Cuesta recordar la última fechoría porque se producen a cada rato, a toda velocidad. No importa: podría ser el video del cuadro de los Reyes pintado por Antonio López y emitido por la cadena SER, en la red, emparedado entre dos anuncios banales (perdón por el pleonasmo) y con el anagrama de la cadena colgando en el cuadro durante todo el vídeo. Tras el asombro correspondiente, dos preguntas se erigen como olas, casi, de tsunami: ¿Hasta dónde vamos a permitir que nos avasalle el poder de publicistas y comunity managers, profetas de la nueva Religión Corporativa? Y -esta es la que más me intriga a mí pues la primera depende de ella-, ¿qué virus se ha metido en la formación de alguien alfabetizado, así haya cursado sólo la escuela elemental, para creer que puede plantar un anagrama en mitad de un cuadro, de cualquier cuadro? ¿Qué tipo de aberración es esa? Aparte de las televisiones, que se creen autorizadas a romper con anagramas y mensajitos el encuadre de las películas, ¿existió antes en la evolución del hombre desde que nos bajamos del árbol?
Yo sí recuerdo barbaridades desde que tengo uso de razón, y para qué enumerarlas, eso es lo fácil y además ya pasaron. Puede que caiga en el todo tiempo pasado fue mejor pero -salvo casos como el reciente anuncio de Greenpeace al lado de los signos de Nazca en el Perú- tengo la impresión de que nunca se llegó a tanto. Y quizá sea efecto -sí, lo siento- de la Posmodernidad: eso de que un cocinero de jabalí con una salsa de arandanos extraordinaria juega en la misma liga que Leonardo, y los diseñadores de videojuegos son los grandes creadores de nuestro tiempo. Para qué hablar del gatito que ha alcanzado no sé cuántos millones de «descargas» en You tube, tema, por lo visto, de telediario.

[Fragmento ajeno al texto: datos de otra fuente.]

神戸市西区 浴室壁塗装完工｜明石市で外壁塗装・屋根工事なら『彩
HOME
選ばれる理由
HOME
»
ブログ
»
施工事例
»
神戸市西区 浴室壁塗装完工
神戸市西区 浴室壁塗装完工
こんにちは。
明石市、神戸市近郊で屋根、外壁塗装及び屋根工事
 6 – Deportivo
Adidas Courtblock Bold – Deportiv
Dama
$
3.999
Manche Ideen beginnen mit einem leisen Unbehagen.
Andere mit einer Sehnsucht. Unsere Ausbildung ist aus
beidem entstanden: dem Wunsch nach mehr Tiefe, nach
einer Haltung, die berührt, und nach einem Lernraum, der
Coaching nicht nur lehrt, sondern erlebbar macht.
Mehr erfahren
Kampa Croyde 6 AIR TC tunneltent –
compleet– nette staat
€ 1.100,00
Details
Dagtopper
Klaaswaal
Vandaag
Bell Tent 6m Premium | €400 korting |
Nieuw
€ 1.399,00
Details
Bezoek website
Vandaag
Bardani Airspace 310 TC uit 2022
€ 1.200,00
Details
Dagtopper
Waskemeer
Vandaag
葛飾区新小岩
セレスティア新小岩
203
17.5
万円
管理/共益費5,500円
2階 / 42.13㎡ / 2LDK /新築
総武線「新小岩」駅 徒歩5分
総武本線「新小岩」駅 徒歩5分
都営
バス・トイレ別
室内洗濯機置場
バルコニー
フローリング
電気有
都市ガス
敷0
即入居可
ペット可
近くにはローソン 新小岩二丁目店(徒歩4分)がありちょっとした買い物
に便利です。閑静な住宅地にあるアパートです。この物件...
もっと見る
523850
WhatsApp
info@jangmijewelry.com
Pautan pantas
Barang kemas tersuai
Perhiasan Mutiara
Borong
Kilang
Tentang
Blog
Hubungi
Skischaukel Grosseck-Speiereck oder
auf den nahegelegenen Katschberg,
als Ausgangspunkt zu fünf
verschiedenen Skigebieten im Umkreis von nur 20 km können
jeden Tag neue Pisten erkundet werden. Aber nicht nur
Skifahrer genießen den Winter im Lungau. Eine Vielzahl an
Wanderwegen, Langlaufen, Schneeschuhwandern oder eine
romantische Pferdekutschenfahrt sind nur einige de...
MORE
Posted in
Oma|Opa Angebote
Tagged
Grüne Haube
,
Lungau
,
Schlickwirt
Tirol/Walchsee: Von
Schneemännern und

Pensábamos que habíamos llegado al límite con los chirimbolos con los que el alcalde de Madrid Gallardón consiguió que saliésemos a manifestarnos en contra de la fealdad (pero ahí siguen, y para los restos); los supositorios de la Plaza Mayor de Madrid (hoy reubicados en el paseo de la indefensa Bayona, en Galicia); o las inútiles televisiones retransmitiendo imágenes vacías que en el metro de Madrid anuncian un mundo orwelliano. Podríamos seguir con una lista de hazañas que con toda sinceridad creo que nuestros abuelos no hubiesen aceptado, con el inconveniente de que no tendría final visible, pero hace poco he leído algo que añade un grado a la melancolía de todo esto: En el mundo anglo ya se está sobornando a escritores (uno de ellos es William Boyd, un autor que en su día fue aceptable) para que incluyan publicidad encubierta en sus libros. O sea que si un jamesbond cualquiera usa cierto reloj o va a cierto restaurante romano, eso está pagado. De momento no se habla de ello en el castellano, pero supongo que es porque ese tipo de publicidad, con nuestros índices de lectura, no tendría demasiado impacto.

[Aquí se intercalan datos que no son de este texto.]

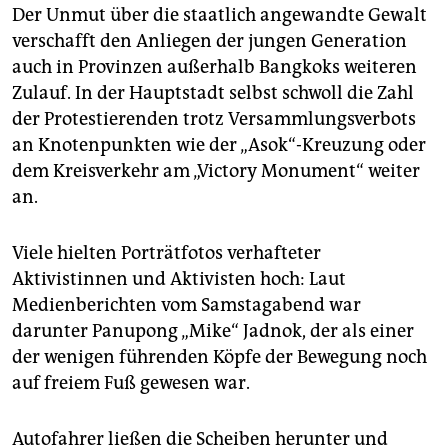
Der Unmut über die staatlich angewandte Gewalt
verschafft den Anliegen der jungen Generation
auch in Provinzen außerhalb Bangkoks weiteren
Zulauf. In der Hauptstadt selbst schwoll die Zahl
der Protestierenden trotz Versammlungsverbots
an Knotenpunkten wie der „Asok“-Kreuzung oder
dem Kreisverkehr am „Victory Monument“ weiter
an.
Viele hielten Porträtfotos verhafteter
Aktivistinnen und Aktivisten hoch: Laut
Medienberichten vom Samstagabend war
darunter Panupong „Mike“ Jadnok, der als einer
der wenigen führenden Köpfe der Bewegung noch
auf freiem Fuß gewesen war.
Autofahrer ließen die Scheiben herunter und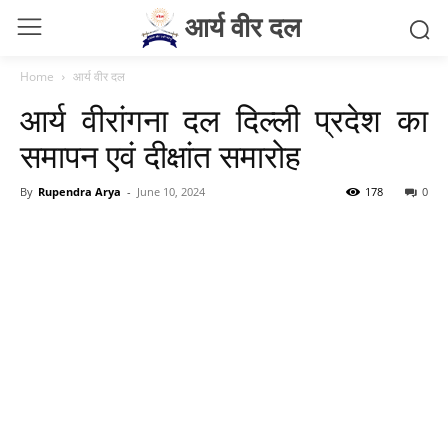
आर्य वीर दल
Home
आर्य वीर दल
आर्य वीरांगना दल दिल्ली प्रदेश का
समापन एवं दीक्षांत समारोह
By
Rupendra Arya
-
June 10, 2024
178
0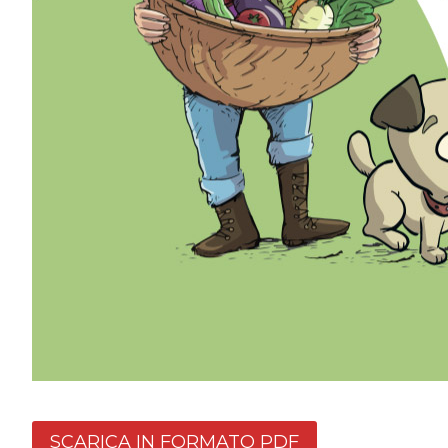
SCARICA IN FORMATO PDF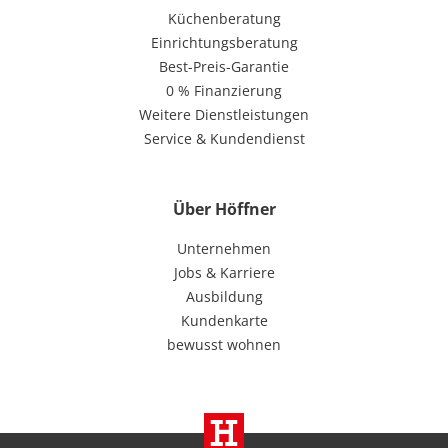
Küchenberatung
Einrichtungsberatung
Best-Preis-Garantie
0 % Finanzierung
Weitere Dienstleistungen
Service & Kundendienst
Über Höffner
Unternehmen
Jobs & Karriere
Ausbildung
Kundenkarte
bewusst wohnen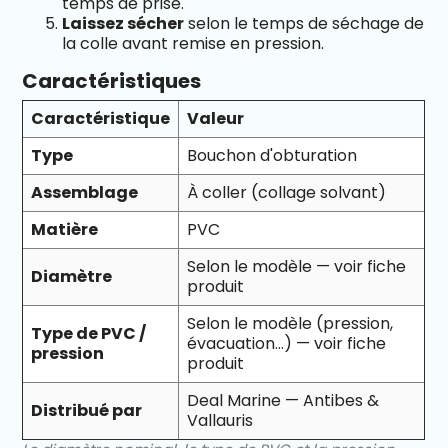
temps de prise.
Laissez sécher
selon le temps de séchage de
la colle avant remise en pression.
Caractéristiques
Caractéristique
Valeur
Type
Bouchon d'obturation
Assemblage
À coller (collage solvant)
Matière
PVC
Selon le modèle — voir fiche
Diamètre
produit
Selon le modèle (pression,
Type de PVC /
évacuation…) — voir fiche
pression
produit
Deal Marine — Antibes &
Distribué par
Vallauris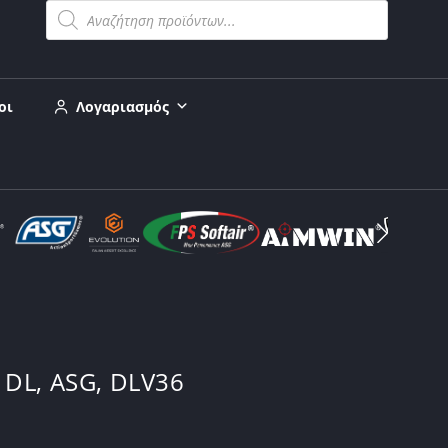
οι
Λογαριασμός
DL, ASG, DLV36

Cuando yo iba al colegio teníamos una asignatura, Educación Estética, que era tan maría que valía la mitad que una normal y que aprovechábamos para reírnos, ligar, tirarnos avioncitos… esas cosas. La tuve varios años. Una especie de Educación para la ciudadanía si bien exclusivamente estética y todavía a salvo de lo políticamente correcto que hoy me temo la tendría colonizada. Ahí aprendíamos a distinguir a Mozart de Beethoven, apreciar una catedral barroca y una gótica, o valorar las líneas sobrias de la Bauhaus. Y todo ello en un ambiente más relajado, como si fuese una extensión del recreo, yo creo que de una forma deliberada en un colegio que en lo demás no se andaba con demasiadas bromas: No saben cómo hoy lo agradezco, así como la educación estética, que además añoro. Y cómo me gustaría enviar a unos cuantos a estudiarla, incluso riéndose, ligando y tirándose avioncitos. Empezaría con los periodistas que sellan con su marca de banalidad las obras de arte, y luego con alcaldes de ostentóreo analfabetismo disimulado con ingeniería publicística.